**Task brief:**
Only lines containing the word "Nicā" belong in the answer; copy each one from the records.

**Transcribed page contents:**
Segment Open

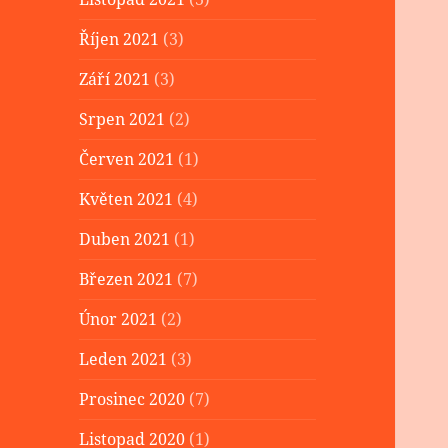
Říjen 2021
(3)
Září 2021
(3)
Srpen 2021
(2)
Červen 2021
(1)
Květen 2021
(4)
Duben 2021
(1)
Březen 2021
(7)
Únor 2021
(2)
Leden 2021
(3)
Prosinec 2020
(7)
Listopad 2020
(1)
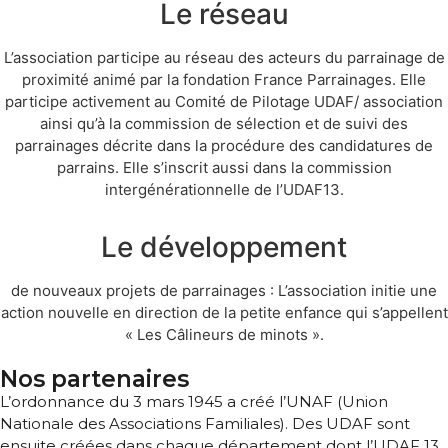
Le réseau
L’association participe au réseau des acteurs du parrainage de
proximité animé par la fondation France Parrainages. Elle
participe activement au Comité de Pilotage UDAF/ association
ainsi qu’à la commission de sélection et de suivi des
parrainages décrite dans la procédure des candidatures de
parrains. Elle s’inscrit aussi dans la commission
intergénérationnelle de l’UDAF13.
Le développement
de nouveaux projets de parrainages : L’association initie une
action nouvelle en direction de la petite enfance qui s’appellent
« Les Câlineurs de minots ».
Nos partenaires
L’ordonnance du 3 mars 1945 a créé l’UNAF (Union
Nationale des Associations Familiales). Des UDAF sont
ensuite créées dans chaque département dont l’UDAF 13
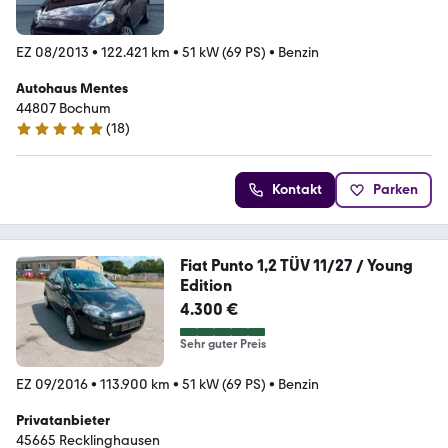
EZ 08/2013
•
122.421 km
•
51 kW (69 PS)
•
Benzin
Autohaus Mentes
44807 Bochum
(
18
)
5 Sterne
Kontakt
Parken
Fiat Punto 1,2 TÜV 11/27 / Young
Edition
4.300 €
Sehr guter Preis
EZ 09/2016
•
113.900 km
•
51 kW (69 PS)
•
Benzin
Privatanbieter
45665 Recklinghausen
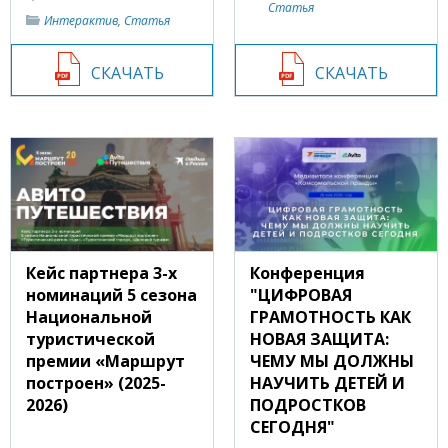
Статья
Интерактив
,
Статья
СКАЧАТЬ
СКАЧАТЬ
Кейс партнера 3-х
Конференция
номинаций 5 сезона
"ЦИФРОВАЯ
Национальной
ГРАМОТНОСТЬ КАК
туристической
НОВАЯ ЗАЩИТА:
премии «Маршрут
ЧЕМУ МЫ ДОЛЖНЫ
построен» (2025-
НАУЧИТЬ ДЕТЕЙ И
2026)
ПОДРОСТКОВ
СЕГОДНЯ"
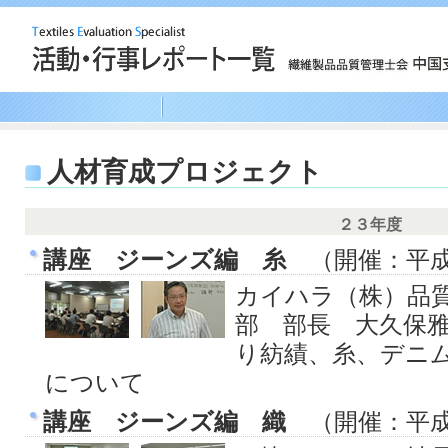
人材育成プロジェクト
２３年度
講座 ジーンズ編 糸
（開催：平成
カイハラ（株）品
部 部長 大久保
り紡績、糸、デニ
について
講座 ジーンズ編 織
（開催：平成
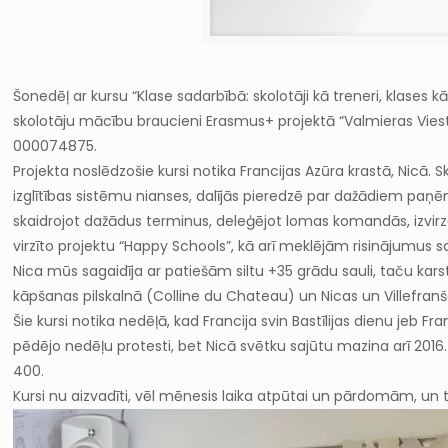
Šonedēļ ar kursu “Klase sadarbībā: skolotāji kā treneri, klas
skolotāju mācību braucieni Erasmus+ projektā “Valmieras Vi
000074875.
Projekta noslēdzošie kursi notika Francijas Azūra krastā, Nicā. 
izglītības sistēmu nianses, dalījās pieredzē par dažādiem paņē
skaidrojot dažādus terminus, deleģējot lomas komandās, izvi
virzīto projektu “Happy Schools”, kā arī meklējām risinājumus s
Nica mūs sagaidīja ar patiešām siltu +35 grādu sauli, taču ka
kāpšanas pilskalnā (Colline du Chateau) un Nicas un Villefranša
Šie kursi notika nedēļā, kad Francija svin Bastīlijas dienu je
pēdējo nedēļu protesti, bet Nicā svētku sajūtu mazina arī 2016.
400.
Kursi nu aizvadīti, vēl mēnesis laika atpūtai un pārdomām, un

Segment Closed

**Response to this task:**
Projekta noslēdzošie kursi notika Francijas Azūra krastā, Nicā. 
pēdējo nedēļu protesti, bet Nicā svētku sajūtu mazina arī 2016.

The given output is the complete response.